[Stored data entries]
━━━━━━━━━━━━━━━━━━━━━━━━━━━━━━
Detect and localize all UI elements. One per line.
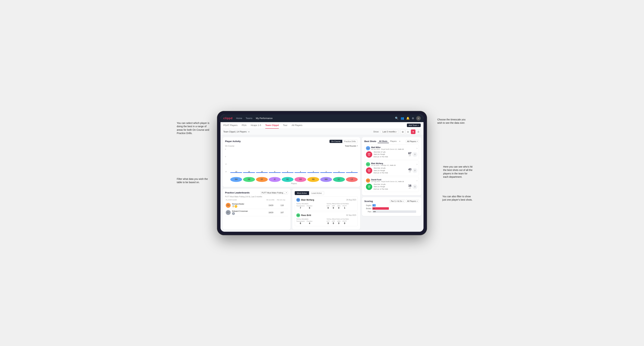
bs-tab-players[interactable]: Players (389, 140, 398, 143)
shot-card-2[interactable]: BM Blair McHarg 23 Jul 2023 · Aldridge G… (364, 161, 419, 176)
apc-putt-2: PUTT 0 (343, 220, 347, 224)
lb-avatar-2: EC (226, 210, 231, 215)
scoring-filter1[interactable]: Par 3, 4 & 5s ▾ (390, 199, 405, 203)
bar-blue-line-7 (320, 172, 332, 173)
shot-player-info-2: BM Blair McHarg 23 Jul 2023 · Aldridge G… (366, 162, 396, 166)
scoring-filters: Par 3, 4 & 5s ▾ All Players ▾ (390, 199, 419, 203)
tab-least-active[interactable]: Least Active (309, 191, 324, 195)
shot-details-3: Shot Dist: 16 yds Start Lie: Rough End L… (374, 183, 407, 190)
lb-score-1: 19/20 (266, 204, 276, 206)
tab-tour[interactable]: Tour (283, 122, 287, 129)
show-label: Show: (373, 131, 379, 133)
bar-chart-container: 15 10 5 0 1312109543322 (225, 148, 358, 176)
tab-team-clippd[interactable]: Team Clippd (265, 122, 279, 129)
shot-player-detail-2: 23 Jul 2023 · Aldridge GC, Hole 15 (371, 165, 396, 166)
lb-avgsq-1: 110 (277, 204, 287, 206)
search-icon[interactable]: 🔍 (395, 117, 398, 120)
shot-player-name-2: Blair McHarg (371, 162, 396, 165)
view-grid2-button[interactable]: ⊟ (406, 130, 410, 134)
apc-rounds-2: Total Rounds Tournament 8 Practice (296, 218, 326, 224)
player-activity-header: Player Activity On Course Practice Drill… (225, 140, 358, 143)
scene: Choose the timescale you wish to see the… (217, 111, 427, 235)
birdies-bar: 96 (372, 207, 389, 210)
player-avatar-8: EC (333, 177, 345, 182)
right-col: Best Shots All Shots Players ▾ All Playe… (362, 137, 422, 230)
pars-bar: 499 (372, 210, 416, 213)
apc-activities-1: Total Practice Activities GTT 0 APP (326, 203, 356, 209)
months-value: Last 3 months (382, 131, 396, 133)
bell-icon[interactable]: 🔔 (406, 117, 410, 120)
bar-blue-line-2 (256, 172, 268, 173)
add-team-button[interactable]: Add Team + (407, 124, 421, 127)
bar-blue-line-5 (294, 172, 306, 173)
shot-card-1[interactable]: MM Matt Miller 09 Jun 2023 · Royal North… (364, 145, 419, 160)
chart-bars: 1312109543322 (230, 148, 358, 173)
bs-tab-all-shots[interactable]: All Shots (378, 140, 389, 143)
shot-card-3[interactable]: DF David Ford 24 Aug 2023 · Royal North … (364, 177, 419, 192)
eagles-val: 3 (373, 204, 374, 206)
edit-icon[interactable]: ✏ (248, 131, 250, 133)
shot-data-row-3: 198 SG Shot Dist: 16 yds Start Lie: Roug… (366, 183, 418, 190)
shot-player-name-1: Matt Miller (371, 146, 404, 148)
lb-player-2: EC Edward Crossman 2 (226, 210, 265, 215)
months-select[interactable]: Last 3 months ▾ (381, 130, 399, 134)
bar-blue-line-0 (230, 172, 242, 173)
practice-leaderboard-card: Practice Leaderboards PUTT Must Make Put… (222, 189, 290, 230)
scoring-filter1-label: Par 3, 4 & 5s (391, 200, 402, 202)
apc-gtt-1: GTT 0 (326, 205, 330, 209)
chart-dropdown[interactable]: Total Rounds ▾ (345, 145, 358, 147)
toggle-practice[interactable]: Practice Drills (342, 140, 358, 143)
shot-metric-zero-3: 0 (412, 184, 418, 189)
nav-link-teams[interactable]: Teams (246, 117, 252, 120)
toggle-on-course[interactable]: On Course (330, 140, 342, 143)
view-list-button[interactable]: ☰ (416, 130, 421, 134)
bar-blue-line-1 (243, 172, 255, 173)
tab-pgat-players[interactable]: PGAT Players (223, 122, 238, 129)
annotation-left-bottom: Filter what data you wish the table to b… (177, 177, 208, 184)
player-activity-title: Player Activity (225, 140, 240, 143)
users-icon[interactable]: 👥 (400, 117, 404, 120)
leaderboard-dropdown[interactable]: PUTT Must Make Putting ... ▾ (260, 191, 288, 194)
scoring-bar-eagles: Eagles 3 (364, 204, 419, 206)
scoring-filter2[interactable]: All Players ▾ (406, 199, 419, 203)
player-avatar-4: EE (282, 177, 294, 182)
view-grid4-button[interactable]: ⊞ (400, 130, 405, 134)
tab-all-players[interactable]: All Players (292, 122, 302, 129)
bar-blue-line-9 (346, 172, 358, 173)
shot-name-group-3: David Ford 24 Aug 2023 · Royal North Dev… (371, 178, 404, 182)
apc-arg-2: ARG 0 (337, 220, 340, 224)
player-avatar-9: LR (346, 177, 358, 182)
tab-pga[interactable]: PGA (242, 122, 246, 129)
lb-player-info-2: Edward Crossman 2 (232, 210, 248, 215)
shot-name-group-1: Matt Miller 09 Jun 2023 · Royal North De… (371, 146, 404, 150)
shot-player-detail-3: 24 Aug 2023 · Royal North Devon GC, Hole… (371, 181, 404, 182)
tab-most-active[interactable]: Most Active (295, 191, 309, 195)
nav-link-home[interactable]: Home (236, 117, 242, 120)
tab-hcaps[interactable]: Hcaps 1-5 (251, 122, 261, 129)
plus-circle-icon[interactable]: ⊕ (412, 117, 414, 120)
apc-player-name-1: Blair McHarg (301, 199, 314, 201)
avatar[interactable]: U (416, 116, 421, 121)
chart-dropdown-label: Total Rounds (345, 145, 356, 147)
bs-filter-label: All Players (407, 140, 416, 142)
bs-players-dropdown[interactable]: All Players ▾ (406, 140, 419, 143)
apc-header-1: BM Blair McHarg 26 Aug 2023 (296, 198, 356, 202)
on-course-label: On Course (225, 145, 234, 147)
shot-player-detail-1: 09 Jun 2023 · Royal North Devon GC, Hole… (371, 148, 404, 150)
shot-metrics-2: 43 yds 0 (408, 168, 418, 173)
apc-activities-row-1: GTT 0 APP 0 (326, 205, 356, 209)
bar-blue-line-3 (269, 172, 280, 173)
apc-rounds-row-2: Tournament 8 Practice 4 (296, 220, 326, 224)
view-heart-button[interactable]: ♥ (411, 130, 416, 134)
nav-link-performance[interactable]: My Performance (256, 117, 272, 120)
months-chevron: ▾ (396, 131, 397, 133)
bar-blue-line-4 (282, 172, 294, 173)
tab-bar: PGAT Players PGA Hcaps 1-5 Team Clippd T… (220, 122, 424, 129)
apc-name-2: RB Rees Britt (296, 213, 311, 217)
rank-badge-2: 2 (232, 212, 235, 215)
scoring-card: Scoring Par 3, 4 & 5s ▾ All Players ▾ (362, 197, 422, 216)
bs-tabs: All Shots Players (378, 140, 398, 143)
scoring-title: Scoring (364, 200, 373, 202)
lb-table-header: PLAYER NAME PB SCORE PB AVG SQ (225, 199, 288, 201)
player-activity-card: Player Activity On Course Practice Drill… (222, 137, 360, 187)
━━━━━━━━━━━━━━━━━━━━━━━━━━━━━━
**Exercise:** Set down all of the entries exactly as they appear, but keep the images out.

**Response to this exercise:**
Detect and localize all UI elements. One per line.
bs-tab-players[interactable]: Players (389, 140, 398, 143)
shot-card-2[interactable]: BM Blair McHarg 23 Jul 2023 · Aldridge G… (364, 161, 419, 176)
apc-putt-2: PUTT 0 (343, 220, 347, 224)
lb-avatar-2: EC (226, 210, 231, 215)
scoring-filter1[interactable]: Par 3, 4 & 5s ▾ (390, 199, 405, 203)
bar-blue-line-7 (320, 172, 332, 173)
shot-player-info-2: BM Blair McHarg 23 Jul 2023 · Aldridge G… (366, 162, 396, 166)
scoring-filters: Par 3, 4 & 5s ▾ All Players ▾ (390, 199, 419, 203)
tab-least-active[interactable]: Least Active (309, 191, 324, 195)
shot-details-3: Shot Dist: 16 yds Start Lie: Rough End L… (374, 183, 407, 190)
lb-score-1: 19/20 (266, 204, 276, 206)
tab-tour[interactable]: Tour (283, 122, 287, 129)
show-label: Show: (373, 131, 379, 133)
bar-chart-container: 15 10 5 0 1312109543322 (225, 148, 358, 176)
tab-team-clippd[interactable]: Team Clippd (265, 122, 279, 129)
shot-player-detail-2: 23 Jul 2023 · Aldridge GC, Hole 15 (371, 165, 396, 166)
lb-avgsq-1: 110 (277, 204, 287, 206)
search-icon[interactable]: 🔍 (395, 117, 398, 120)
shot-player-name-2: Blair McHarg (371, 162, 396, 165)
view-grid2-button[interactable]: ⊟ (406, 130, 410, 134)
apc-rounds-2: Total Rounds Tournament 8 Practice (296, 218, 326, 224)
player-activity-header: Player Activity On Course Practice Drill… (225, 140, 358, 143)
scene: Choose the timescale you wish to see the… (217, 111, 427, 235)
birdies-bar: 96 (372, 207, 389, 210)
player-avatar-8: EC (333, 177, 345, 182)
right-col: Best Shots All Shots Players ▾ All Playe… (362, 137, 422, 230)
pars-bar: 499 (372, 210, 416, 213)
apc-activities-1: Total Practice Activities GTT 0 APP (326, 203, 356, 209)
months-value: Last 3 months (382, 131, 396, 133)
bell-icon[interactable]: 🔔 (406, 117, 410, 120)
bar-blue-line-2 (256, 172, 268, 173)
add-team-button[interactable]: Add Team + (407, 124, 421, 127)
bar-blue-line-5 (294, 172, 306, 173)
shot-card-1[interactable]: MM Matt Miller 09 Jun 2023 · Royal North… (364, 145, 419, 160)
chart-bars: 1312109543322 (230, 148, 358, 173)
bs-tab-all-shots[interactable]: All Shots (378, 140, 389, 143)
shot-card-3[interactable]: DF David Ford 24 Aug 2023 · Royal North … (364, 177, 419, 192)
eagles-val: 3 (373, 204, 374, 206)
edit-icon[interactable]: ✏ (248, 131, 250, 133)
shot-data-row-3: 198 SG Shot Dist: 16 yds Start Lie: Roug… (366, 183, 418, 190)
shot-player-name-1: Matt Miller (371, 146, 404, 148)
lb-player-2: EC Edward Crossman 2 (226, 210, 265, 215)
months-select[interactable]: Last 3 months ▾ (381, 130, 399, 134)
bar-blue-line-0 (230, 172, 242, 173)
practice-leaderboard-card: Practice Leaderboards PUTT Must Make Put… (222, 189, 290, 230)
scoring-filter1-label: Par 3, 4 & 5s (391, 200, 402, 202)
apc-gtt-1: GTT 0 (326, 205, 330, 209)
chart-dropdown[interactable]: Total Rounds ▾ (345, 145, 358, 147)
toggle-practice[interactable]: Practice Drills (342, 140, 358, 143)
shot-metric-zero-3: 0 (412, 184, 418, 189)
nav-link-teams[interactable]: Teams (246, 117, 252, 120)
toggle-on-course[interactable]: On Course (330, 140, 342, 143)
view-list-button[interactable]: ☰ (416, 130, 421, 134)
bar-blue-line-1 (243, 172, 255, 173)
tab-pgat-players[interactable]: PGAT Players (223, 122, 238, 129)
annotation-left-bottom: Filter what data you wish the table to b… (177, 177, 208, 184)
player-activity-title: Player Activity (225, 140, 240, 143)
users-icon[interactable]: 👥 (400, 117, 404, 120)
leaderboard-dropdown[interactable]: PUTT Must Make Putting ... ▾ (260, 191, 288, 194)
scoring-bar-eagles: Eagles 3 (364, 204, 419, 206)
scoring-filter2[interactable]: All Players ▾ (406, 199, 419, 203)
player-avatar-4: EE (282, 177, 294, 182)
view-grid4-button[interactable]: ⊞ (400, 130, 405, 134)
tab-all-players[interactable]: All Players (292, 122, 302, 129)
bar-blue-line-9 (346, 172, 358, 173)
shot-name-group-3: David Ford 24 Aug 2023 · Royal North Dev… (371, 178, 404, 182)
apc-arg-2: ARG 0 (337, 220, 340, 224)
player-avatar-9: LR (346, 177, 358, 182)
tab-pga[interactable]: PGA (242, 122, 246, 129)
lb-player-info-2: Edward Crossman 2 (232, 210, 248, 215)
shot-name-group-1: Matt Miller 09 Jun 2023 · Royal North De… (371, 146, 404, 150)
shot-player-detail-3: 24 Aug 2023 · Royal North Devon GC, Hole… (371, 181, 404, 182)
tab-most-active[interactable]: Most Active (295, 191, 309, 195)
nav-link-home[interactable]: Home (236, 117, 242, 120)
tab-hcaps[interactable]: Hcaps 1-5 (251, 122, 261, 129)
plus-circle-icon[interactable]: ⊕ (412, 117, 414, 120)
apc-player-name-1: Blair McHarg (301, 199, 314, 201)
avatar[interactable]: U (416, 116, 421, 121)
chart-dropdown-label: Total Rounds (345, 145, 356, 147)
bs-filter-label: All Players (407, 140, 416, 142)
bs-players-dropdown[interactable]: All Players ▾ (406, 140, 419, 143)
apc-header-1: BM Blair McHarg 26 Aug 2023 (296, 198, 356, 202)
on-course-label: On Course (225, 145, 234, 147)
shot-player-detail-1: 09 Jun 2023 · Royal North Devon GC, Hole… (371, 148, 404, 150)
shot-metrics-2: 43 yds 0 (408, 168, 418, 173)
apc-activities-row-1: GTT 0 APP 0 (326, 205, 356, 209)
bar-blue-line-3 (269, 172, 280, 173)
apc-rounds-row-2: Tournament 8 Practice 4 (296, 220, 326, 224)
view-heart-button[interactable]: ♥ (411, 130, 416, 134)
nav-link-performance[interactable]: My Performance (256, 117, 272, 120)
months-chevron: ▾ (396, 131, 397, 133)
bar-blue-line-4 (282, 172, 294, 173)
tab-bar: PGAT Players PGA Hcaps 1-5 Team Clippd T… (220, 122, 424, 129)
apc-name-2: RB Rees Britt (296, 213, 311, 217)
rank-badge-2: 2 (232, 212, 235, 215)
scoring-card: Scoring Par 3, 4 & 5s ▾ All Players ▾ (362, 197, 422, 216)
bs-tabs: All Shots Players (378, 140, 398, 143)
scoring-title: Scoring (364, 200, 373, 202)
lb-table-header: PLAYER NAME PB SCORE PB AVG SQ (225, 199, 288, 201)
player-activity-card: Player Activity On Course Practice Drill… (222, 137, 360, 187)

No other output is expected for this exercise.